Insidious: Chapter 3


Jump scare after jump scare after jump scare, zero thought or atmosphere put into the very rote story, nothing redeemable or even close. I will say those Islamic societies that outlaw movies have at least one positive if the oppressed citizens don't have to watch any Insidious or James Wan movies.

The Visit


Director M. Night Shyamalan, at times during The Visit, seems to be deliberately making his own story worse, as the problems in the narrative are easy fixes and it comes off like he left them there on purpose. It's either shockingly amateurish or annoyingly in-your-face bad on purpose, and neither option is attractive. Every second of this movie is just unwatchable. It was a given as soon as I started watching this that I'd put it as the worst of 2015, and in fact it's a contender for worst of the entire decade.

Phew. Well that was fun. Let's just go onto the last part now, where I talk about the other movies I liked this year.

The Other Pretty Good Movies of 2015 Not on the Best List, or, The Ugly

Krampus

A really good, fun horror film about a Pagan Christmas creature called the Krampus. It grooves and bounces along pretty well, and actually does manage to be funny and scary in the same film. It didn't go quite for the throat like it maybe should have, but I was never bored.

The Walk

A classic Zemeckis film in his usual uplifting, family-friendly style. Joseph Gordon-Levitt is fantastic and the visuals are great. The story about overcoming odds and achieving whatever bat shit, weird-ass dream you want is a lot of fun. What more do you need?

The End of the Tour

Parts of this were good enough to be on the regular Best Of list, but like a lot of true-story movies, I just didn't think this semi-biopic of author David Foster Wallace went as far as it should have. It ended right when I was really getting invested. But even so, Jason Segel and Jesse Eisenberg are great and their chemistry is great.
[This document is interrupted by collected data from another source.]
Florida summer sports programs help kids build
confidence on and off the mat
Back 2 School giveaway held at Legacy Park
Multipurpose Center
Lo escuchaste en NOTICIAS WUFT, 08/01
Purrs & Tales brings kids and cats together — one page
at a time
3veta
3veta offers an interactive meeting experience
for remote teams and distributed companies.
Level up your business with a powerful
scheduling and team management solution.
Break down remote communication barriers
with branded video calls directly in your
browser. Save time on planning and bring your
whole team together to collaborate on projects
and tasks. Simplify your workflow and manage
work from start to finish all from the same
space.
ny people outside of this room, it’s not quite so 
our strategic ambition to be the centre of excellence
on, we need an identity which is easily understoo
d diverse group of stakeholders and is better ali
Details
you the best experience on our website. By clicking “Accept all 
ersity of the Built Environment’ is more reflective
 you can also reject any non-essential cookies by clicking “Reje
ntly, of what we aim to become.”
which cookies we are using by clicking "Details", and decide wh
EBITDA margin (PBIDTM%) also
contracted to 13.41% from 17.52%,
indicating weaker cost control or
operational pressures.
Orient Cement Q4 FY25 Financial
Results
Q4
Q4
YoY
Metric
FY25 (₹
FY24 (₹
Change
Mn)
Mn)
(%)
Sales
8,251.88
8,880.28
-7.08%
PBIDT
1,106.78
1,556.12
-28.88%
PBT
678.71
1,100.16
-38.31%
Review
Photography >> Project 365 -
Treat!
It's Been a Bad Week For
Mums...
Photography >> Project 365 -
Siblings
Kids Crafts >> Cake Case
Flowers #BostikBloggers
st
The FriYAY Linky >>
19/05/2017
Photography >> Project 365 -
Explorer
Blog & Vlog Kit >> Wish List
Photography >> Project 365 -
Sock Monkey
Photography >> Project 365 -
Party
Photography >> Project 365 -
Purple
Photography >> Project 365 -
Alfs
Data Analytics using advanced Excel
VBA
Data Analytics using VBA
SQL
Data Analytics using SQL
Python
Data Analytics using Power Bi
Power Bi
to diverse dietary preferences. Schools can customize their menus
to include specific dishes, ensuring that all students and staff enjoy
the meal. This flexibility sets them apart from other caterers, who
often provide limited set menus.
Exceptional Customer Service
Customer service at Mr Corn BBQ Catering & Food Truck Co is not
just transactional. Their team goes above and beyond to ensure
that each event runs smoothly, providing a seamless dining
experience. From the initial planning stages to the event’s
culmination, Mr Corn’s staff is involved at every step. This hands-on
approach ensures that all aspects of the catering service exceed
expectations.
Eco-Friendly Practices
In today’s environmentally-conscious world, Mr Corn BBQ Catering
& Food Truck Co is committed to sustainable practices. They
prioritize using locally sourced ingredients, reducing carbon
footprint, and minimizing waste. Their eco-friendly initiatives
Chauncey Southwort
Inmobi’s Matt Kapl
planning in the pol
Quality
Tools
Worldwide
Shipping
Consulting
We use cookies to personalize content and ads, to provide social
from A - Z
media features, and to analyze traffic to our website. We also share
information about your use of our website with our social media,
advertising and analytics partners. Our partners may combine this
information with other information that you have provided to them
This is a very entertaining movie.

The Hunger Games: Mockingjay Part 2

Epic, sweeping and dark, the final Hunger Games installment delivers one of its best chapters as the last one. This was extremely detailed and well articulated, and the story had a real raw, dark power to it. I wanted to give other movies the spotlight more than this big name, but it's definitely worth seeing so far as blockbusters go.

Black Mass

Kick ass crime movie in the classic Scorsese mold. I thought this was pretty awesome, gritty fun, with a fast pace and lots of badass scenes. Johnny Depp is inimitable and this is his best role in ages.

Goodnight Mommy

Nothing makes me happier than to have so many good horror movies on one year's Best Of list. This is a killer movie that just has no nonsense about it. Its creeping unease in the first act turns into outright screaming terror, followed by an ending that is perfect for what the film was going for. It's the kind of all-business genre film, taken seriously and done with care, that the genre needs.

Bone Tomahawk

And another good horror movie. This was super old-school Western desert horror with a cannibal legion hiding in a cave and a bunch of ten-gallon-hat-clad dudes with 5 o'clock shadow hunting them. That's so badass I barely need to say anything else. Not perfect but the dedication to old school horror is admirable, and it's done with a modern touch that accentuates the cool parts. Really awesome flick.